When it comes to firefighter Sam O’Shea, absence—and a regime of tactical avoidance—has been working for me just fiiiine. But when the audition of a lifetime falls in my pathetically broke lap, and he’s the only one who can help me land the job, I’m willing to make a deal with the devil if it means I can kickstart my career as a narrator for audio books.
The problem? We’d have to actually do the job. Together. And then we’re told it’s for an erotic romance. Narrating steamy lines in a tiny studio with a man who lights a fire under your skin? An occupational hazard. Accidentally inciting a town scandal when your erotic audiobook clips wind up on the radio? A crisis. And falling for the one man I promised my brother—and my heart—I wouldn’t touch?
There’s a lot going on in ‘Talk Flirty to Me’—much more than just a broke, down-on-her-luck Piper Bellini returning home and meeting a teenage ex- who’s suddenly the key in reviving her career as a voice actor.
In fact, ‘Talk Flirty to Me’ reads like a whirlwind of activity with one new thing stacked on top of another—with the horrifyingly large Bellini family taking centre space in the story. And with the number of events happening, it just seems obvious that everything is inevitably going to fall over like a house of cards…which it predictably does towards the second half of the book, with Sam and Piper being in the centre of the hurricane.
Yet as fun as it was at times, there were elements that seemed far-fetched, ridiculous (the extra, extra large family that’s still growing was just one I couldn’t get past) and frustrating (character-wise) which had the characters behave more like hormonal teens than mature adults. There was also much talk and action revolving around the past dictating one’s present actions and thoughts and for much of the story, the inability to move past it is what’s shown and reiterated.
In the case of characters, where Sam was overreaching, ambitious and earnest in all his pursuits, Piper seemed too cowardly and too soft in going for what she wanted in backtracking (and hiding too often behind sarcasm) too many times for me to like her enough. Having her actions explained away as being ‘self-sacrificial’ simply emphasised what I’d hoped to see more but never did: a lion-hearted sort of bravery that just didn’t materialise at all, because she tucked tail, pushed away and ran at every turn despite what her inner monologues seemed to say. That her behaviour was still largely regulated and governed by a teen breakup nearly a decade ago also felt somewhat petty and immature.

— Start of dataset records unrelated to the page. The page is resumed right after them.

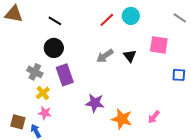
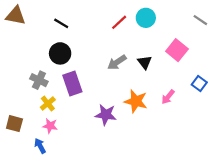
pink square: (159, 45) -> (177, 50), turned 30
blue square: (179, 75) -> (199, 83), turned 32
pink arrow: (154, 117) -> (168, 97), moved
orange star: (122, 119) -> (136, 101), moved
brown square: (18, 122) -> (14, 124), moved

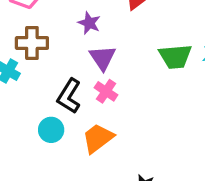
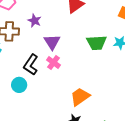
purple star: (89, 23) -> (35, 21), moved
orange trapezoid: (98, 138) -> (80, 97), moved

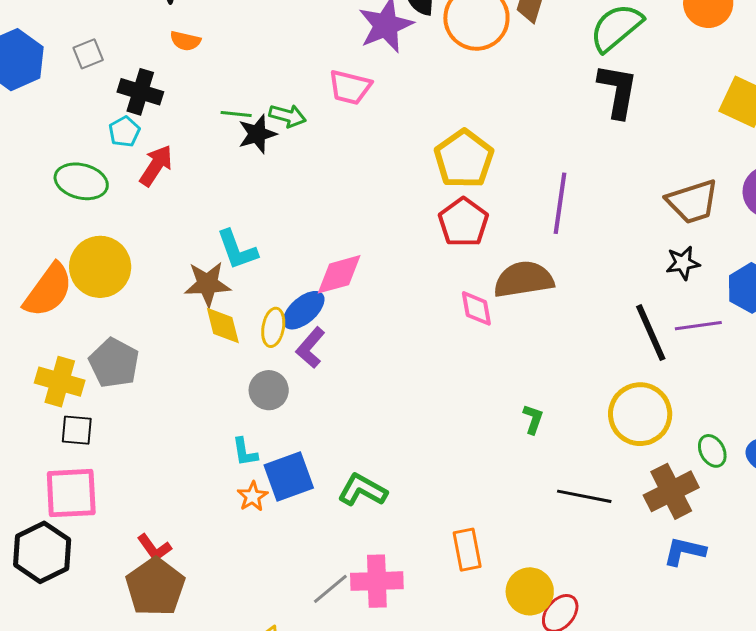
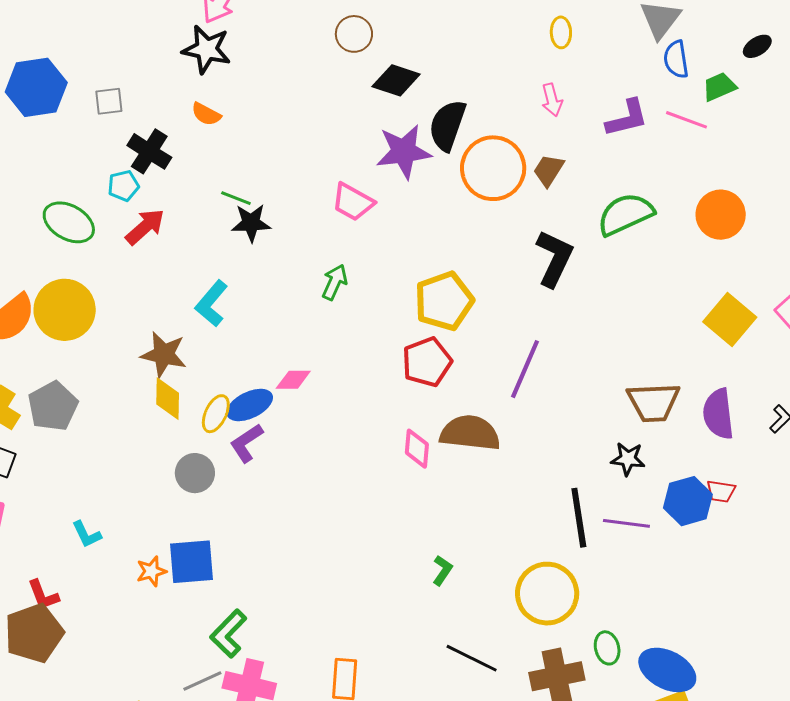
black L-shape: (618, 91) -> (554, 258), moved
green arrow: (288, 116) -> (335, 282), moved, turned -96
cyan L-shape: (237, 250) -> (212, 304), moved, turned 45
pink diamond: (339, 274) -> (293, 380), size x0.7
cyan L-shape: (245, 452) -> (87, 534), moved, turned -32
green L-shape: (362, 490) -> (228, 634), moved, turned -90

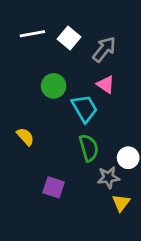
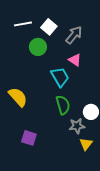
green circle: (54, 86) -> (38, 47), moved
yellow semicircle: (25, 137) -> (18, 97), size x1.5
purple square: (54, 187) -> (29, 138), moved

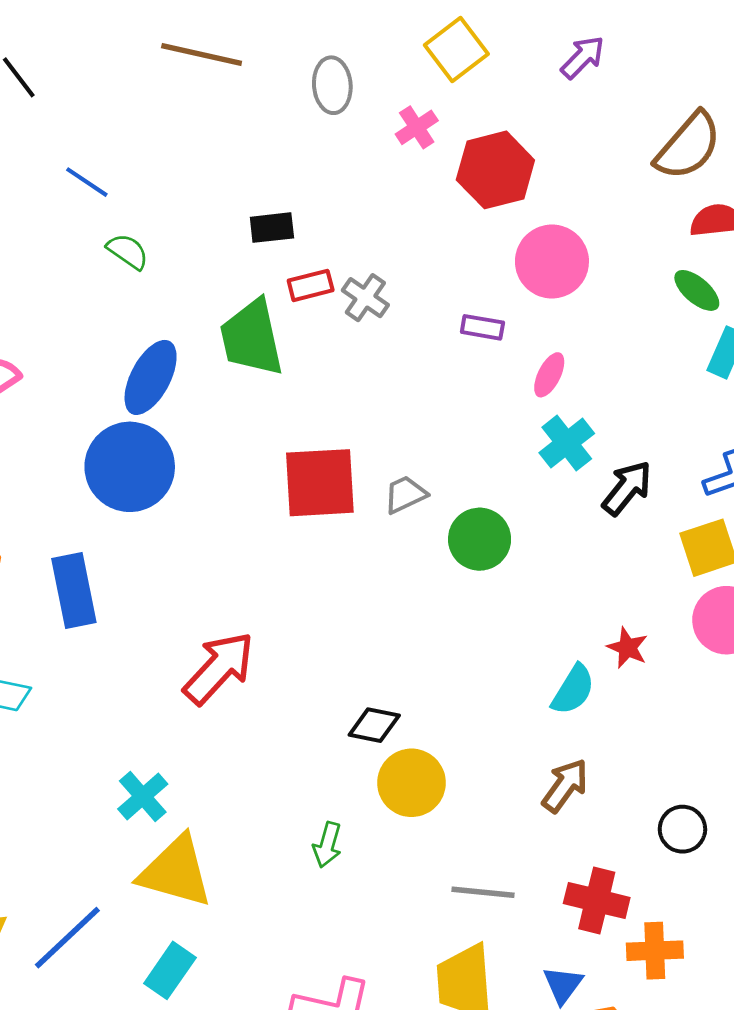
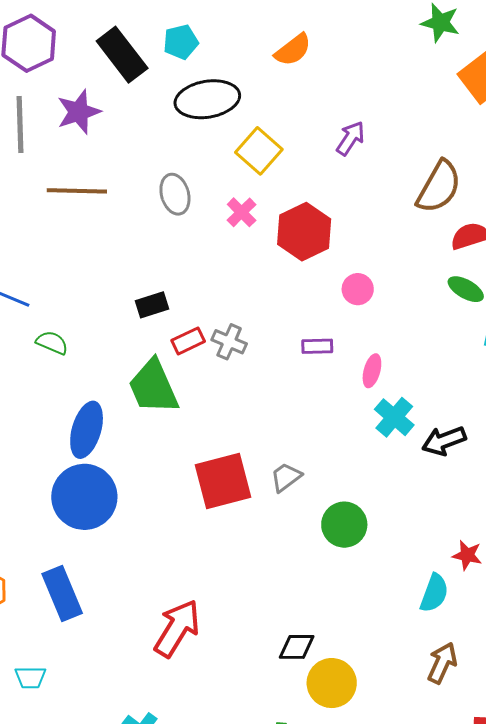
pink circle: (552, 262) -> (358, 289), size x0.6
black arrow: (627, 488) -> (444, 441), turned -138
green circle: (480, 539) -> (344, 525), moved

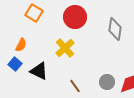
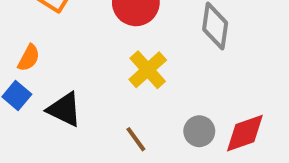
yellow cross: (65, 48) -> (148, 70), moved

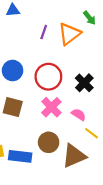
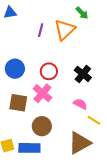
red circle: (48, 77) -> (49, 71), size x0.7
pink cross: (51, 107) -> (42, 93), moved
brown circle: (49, 142) -> (42, 126), moved

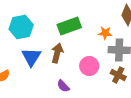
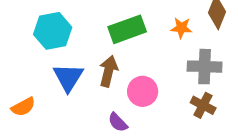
orange star: (105, 33) -> (181, 28), moved
pink circle: (89, 66) -> (143, 91), moved

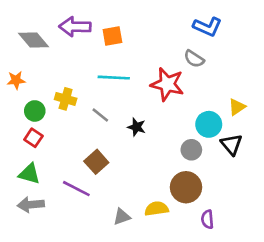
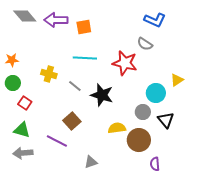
gray diamond: (33, 40) -> (25, 16), moved
green circle: (35, 111) -> (13, 83), moved
black star: (136, 127) -> (102, 95), size x1.6
black triangle: (231, 144) -> (166, 120), moved
yellow semicircle: (157, 209) -> (117, 128), moved

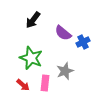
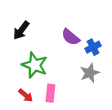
black arrow: (33, 20) -> (21, 30), moved
gray star: (65, 71) -> (90, 73), moved

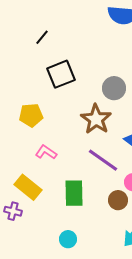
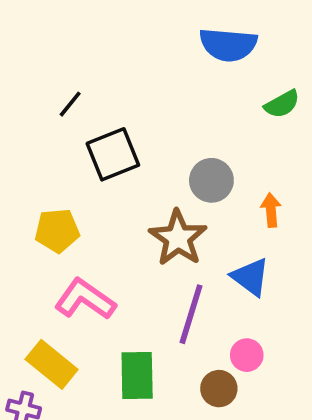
black line: (42, 37) -> (70, 104), moved
pink L-shape: (46, 152) -> (85, 299), size x1.5
purple line: (103, 160) -> (191, 314), turned 72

I’m still glad I picked this one up, or that I took a chance with this fun, very confident but very chaotic run of things by Livy Hart. What stood out were the snark of the supporting characters and several the outlandish set-pieces that were smart showcases of comedic timing—things that sort of helped outweigh and outpace the frustrations detailed above that I thought bogged the writing down a bit otherwise.